Flying Colors is a sponsored column on the hobby of backyard bird feeding written by Michael Zuiker, owner of the Wild Birds Unlimited store at the Lee Harrison Shopping Center. Visit the store at 2437 N. Harrison Street or call 703-241-3988.
For Part I of this article, click here.
I would suggest you have a plan in place. Maybe start out with a cutout at the corner of your lawn.
That is what I did when I lived on 6th and Monroe. The small front lawn faced south; which was in full sun. It was also on a slope which made it tough to cut grass.
The full summer sun did its job. Plants thrived. Insects flocked to the flowers.

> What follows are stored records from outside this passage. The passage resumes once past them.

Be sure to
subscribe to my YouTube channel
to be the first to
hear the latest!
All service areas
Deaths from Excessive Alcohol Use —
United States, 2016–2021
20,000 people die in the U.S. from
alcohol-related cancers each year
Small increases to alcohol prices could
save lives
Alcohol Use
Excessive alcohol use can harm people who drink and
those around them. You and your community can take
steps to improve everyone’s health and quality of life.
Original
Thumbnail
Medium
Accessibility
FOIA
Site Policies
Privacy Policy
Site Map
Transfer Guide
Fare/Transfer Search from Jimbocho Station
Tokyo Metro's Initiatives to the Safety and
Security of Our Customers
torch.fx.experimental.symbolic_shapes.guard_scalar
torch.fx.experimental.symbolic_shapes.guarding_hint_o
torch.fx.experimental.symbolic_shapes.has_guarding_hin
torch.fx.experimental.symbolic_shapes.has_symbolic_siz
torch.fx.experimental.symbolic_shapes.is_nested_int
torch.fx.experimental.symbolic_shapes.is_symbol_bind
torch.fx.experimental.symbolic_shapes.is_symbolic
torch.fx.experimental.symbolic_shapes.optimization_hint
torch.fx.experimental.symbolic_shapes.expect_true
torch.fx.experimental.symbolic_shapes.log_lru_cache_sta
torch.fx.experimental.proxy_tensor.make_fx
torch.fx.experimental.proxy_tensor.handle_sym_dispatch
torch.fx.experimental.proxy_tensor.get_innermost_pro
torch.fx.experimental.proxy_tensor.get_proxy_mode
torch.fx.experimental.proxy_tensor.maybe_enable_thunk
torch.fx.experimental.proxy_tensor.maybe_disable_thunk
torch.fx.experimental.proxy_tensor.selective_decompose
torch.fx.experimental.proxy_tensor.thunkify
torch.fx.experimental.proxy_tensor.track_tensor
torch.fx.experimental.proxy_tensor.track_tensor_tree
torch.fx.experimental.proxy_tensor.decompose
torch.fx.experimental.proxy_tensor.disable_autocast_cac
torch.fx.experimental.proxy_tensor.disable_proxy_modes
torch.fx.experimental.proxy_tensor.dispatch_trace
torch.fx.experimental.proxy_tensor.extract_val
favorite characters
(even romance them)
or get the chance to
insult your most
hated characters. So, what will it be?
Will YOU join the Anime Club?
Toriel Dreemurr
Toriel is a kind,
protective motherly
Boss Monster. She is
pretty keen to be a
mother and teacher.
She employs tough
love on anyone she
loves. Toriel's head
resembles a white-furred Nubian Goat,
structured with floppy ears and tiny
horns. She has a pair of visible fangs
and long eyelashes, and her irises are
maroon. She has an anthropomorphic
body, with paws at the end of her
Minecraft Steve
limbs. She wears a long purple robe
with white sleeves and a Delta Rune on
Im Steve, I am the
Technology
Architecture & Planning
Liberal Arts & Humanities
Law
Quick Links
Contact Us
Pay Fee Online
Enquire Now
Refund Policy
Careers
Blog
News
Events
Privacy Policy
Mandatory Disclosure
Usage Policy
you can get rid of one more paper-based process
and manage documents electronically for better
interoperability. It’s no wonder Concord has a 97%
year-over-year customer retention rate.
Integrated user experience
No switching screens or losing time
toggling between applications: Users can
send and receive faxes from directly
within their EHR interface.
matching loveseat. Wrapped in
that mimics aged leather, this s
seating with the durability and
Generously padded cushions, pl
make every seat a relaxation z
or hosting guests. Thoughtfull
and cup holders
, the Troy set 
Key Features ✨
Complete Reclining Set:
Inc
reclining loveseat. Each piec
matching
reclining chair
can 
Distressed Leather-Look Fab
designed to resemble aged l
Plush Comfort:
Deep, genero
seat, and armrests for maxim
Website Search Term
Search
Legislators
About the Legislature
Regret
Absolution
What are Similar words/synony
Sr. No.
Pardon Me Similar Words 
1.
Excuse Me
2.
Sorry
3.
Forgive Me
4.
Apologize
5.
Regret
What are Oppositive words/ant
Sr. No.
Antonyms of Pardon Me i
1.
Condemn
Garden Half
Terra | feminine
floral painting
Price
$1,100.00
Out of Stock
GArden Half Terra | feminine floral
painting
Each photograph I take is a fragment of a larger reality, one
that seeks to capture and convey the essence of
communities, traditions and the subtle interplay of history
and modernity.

Soon a pond was installed with a pump and running water and the birds came soon after. Within three years, the grass was gone. In its place was a beautiful garden with plants exploding all over.

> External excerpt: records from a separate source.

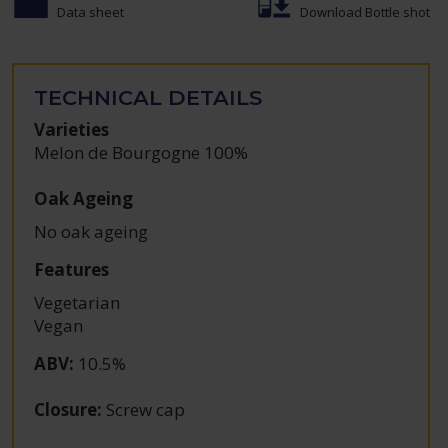
Data sheet
Download Bottle shot
TECHNICAL DETAILS
Varieties
Melon de Bourgogne 100%
Oak Ageing
No oak ageing
Features
Vegetarian
Vegan
ABV
:
10.5%
Closure
:
Screw cap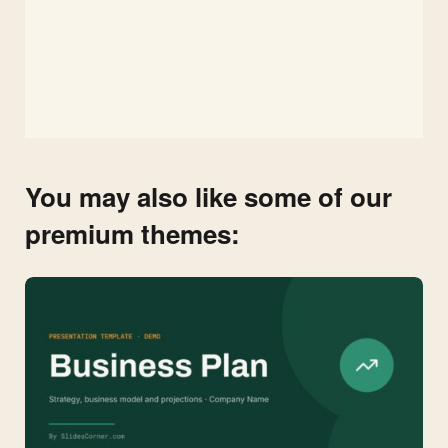
You may also like some of our
premium themes: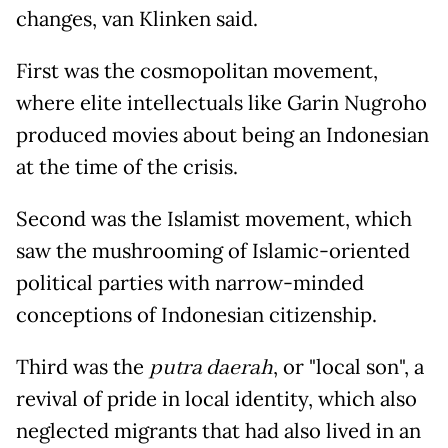
changes, van Klinken said.
First was the cosmopolitan movement,
where elite intellectuals like Garin Nugroho
produced movies about being an Indonesian
at the time of the crisis.
Second was the Islamist movement, which
saw the mushrooming of Islamic-oriented
political parties with narrow-minded
conceptions of Indonesian citizenship.
Third was the
putra daerah
, or "local son", a
revival of pride in local identity, which also
neglected migrants that had also lived in an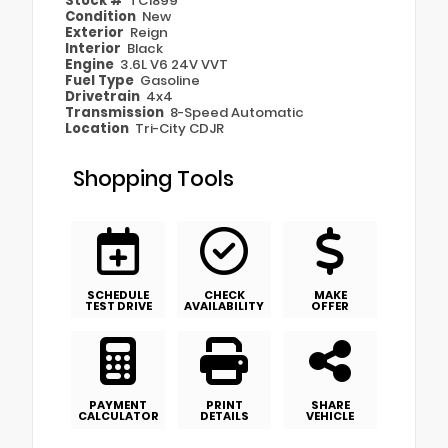
Stock #
TC1899
Condition
New
Exterior
Reign
Interior
Black
Engine
3.6L V6 24V VVT
Fuel Type
Gasoline
Drivetrain
4x4
Transmission
8-Speed Automatic
Location
Tri-City CDJR
Shopping Tools
SCHEDULE
CHECK
MAKE
TEST DRIVE
AVAILABILITY
OFFER
PAYMENT
PRINT
SHARE
CALCULATOR
DETAILS
VEHICLE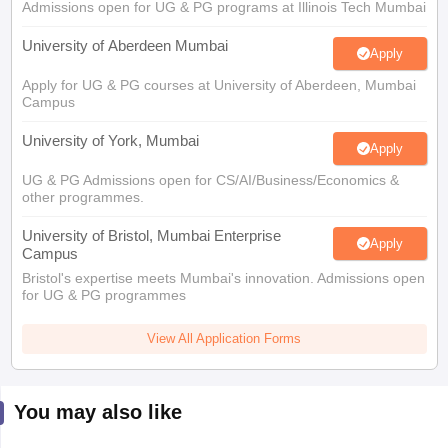
Admissions open for UG & PG programs at Illinois Tech Mumbai
University of Aberdeen Mumbai
Apply
Apply for UG & PG courses at University of Aberdeen, Mumbai
Campus
University of York, Mumbai
Apply
UG & PG Admissions open for CS/AI/Business/Economics &
other programmes.
University of Bristol, Mumbai Enterprise
Apply
Campus
Bristol's expertise meets Mumbai's innovation. Admissions open
for UG & PG programmes
View All Application Forms
You may also like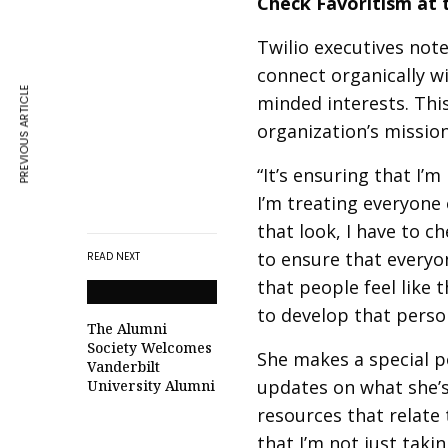
Check Favoritism at 
Twilio executives note
connect organically w
PREVIOUS ARTICLE
minded interests. Thi
organization’s mission
“It’s ensuring that I’m
I’m treating everyone
that look, I have to c
to ensure that everyon
READ NEXT
that people feel like 
to develop that person
The Alumni
Society Welcomes
She makes a special p
Vanderbilt
updates on what she’s
University Alumni
resources that relate 
that I’m not just taki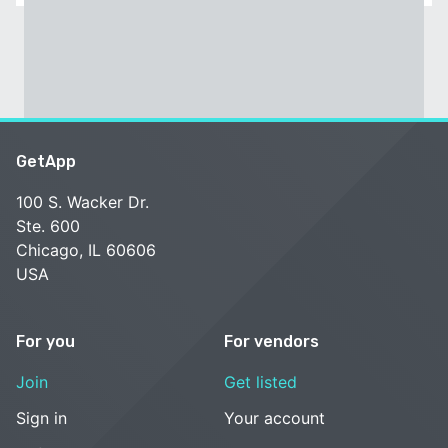
GetApp
100 S. Wacker Dr.
Ste. 600
Chicago, IL 60606
USA
For you
For vendors
Join
Get listed
Sign in
Your account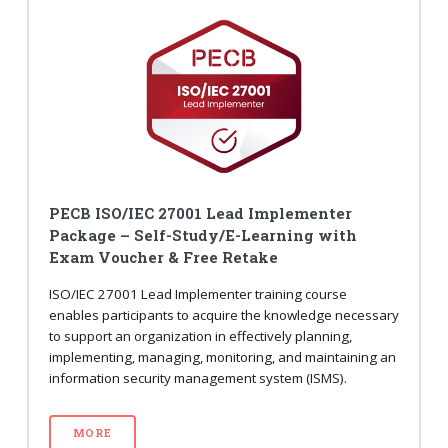
PECB ISO/IEC 27001 Lead Implementer
Package – Self-Study/E-Learning with
Exam Voucher & Free Retake
ISO/IEC 27001 Lead Implementer training course
enables participants to acquire the knowledge necessary
to support an organization in effectively planning,
implementing, managing, monitoring, and maintaining an
information security management system (ISMS).
MORE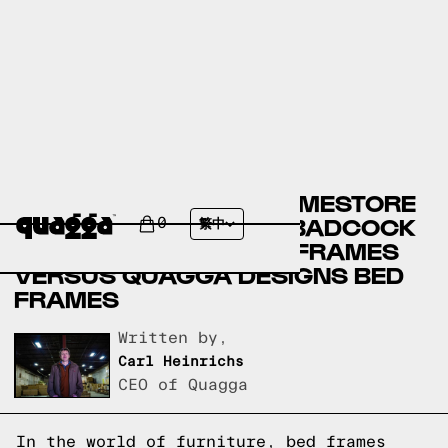
ASHLEY FURNITURE HOMESTORE
BED FRAMES VERSUS BADCOCK
0
繁中
HOME FURNITURE BED FRAMES
VERSUS QUAGGA DESIGNS BED
FRAMES
Written by,
Carl Heinrichs
CEO of Quagga
In the world of furniture, bed frames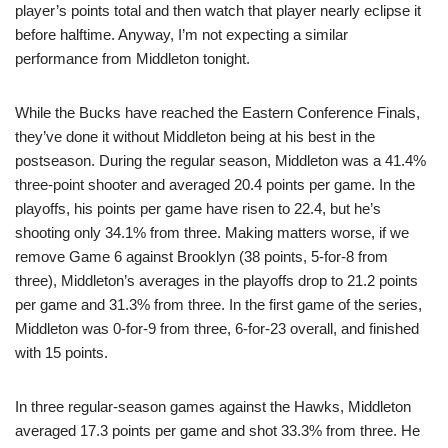
player’s points total and then watch that player nearly eclipse it
before halftime. Anyway, I’m not expecting a similar
performance from Middleton tonight.
While the Bucks have reached the Eastern Conference Finals,
they’ve done it without Middleton being at his best in the
postseason. During the regular season, Middleton was a 41.4%
three-point shooter and averaged 20.4 points per game. In the
playoffs, his points per game have risen to 22.4, but he’s
shooting only 34.1% from three. Making matters worse, if we
remove Game 6 against Brooklyn (38 points, 5-for-8 from
three), Middleton’s averages in the playoffs drop to 21.2 points
per game and 31.3% from three. In the first game of the series,
Middleton was 0-for-9 from three, 6-for-23 overall, and finished
with 15 points.
In three regular-season games against the Hawks, Middleton
averaged 17.3 points per game and shot 33.3% from three. He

Because my street had no sidewalk, I made a gravel path so commuters walking to the newly opened Metro, could come in to my garden and explore and enjoy. It was a magical little place for many years. When I sold my house, I found that years later a dead, grass zone was installed; where once life lived.
Change is tough. But knowledge and science and a willingness to not conform and be like everyone else can be freeing of one’s mind and heart. Not to mention one’s body when they do not have to mow the lawn every ten days.
My front yard in Silver Spring is Gorgeous Chaos. Even I do not know what is coming up. I do know that milkweed has taken over a large portion of the garden and someone (hopefully caterpillars) are eating the leaves.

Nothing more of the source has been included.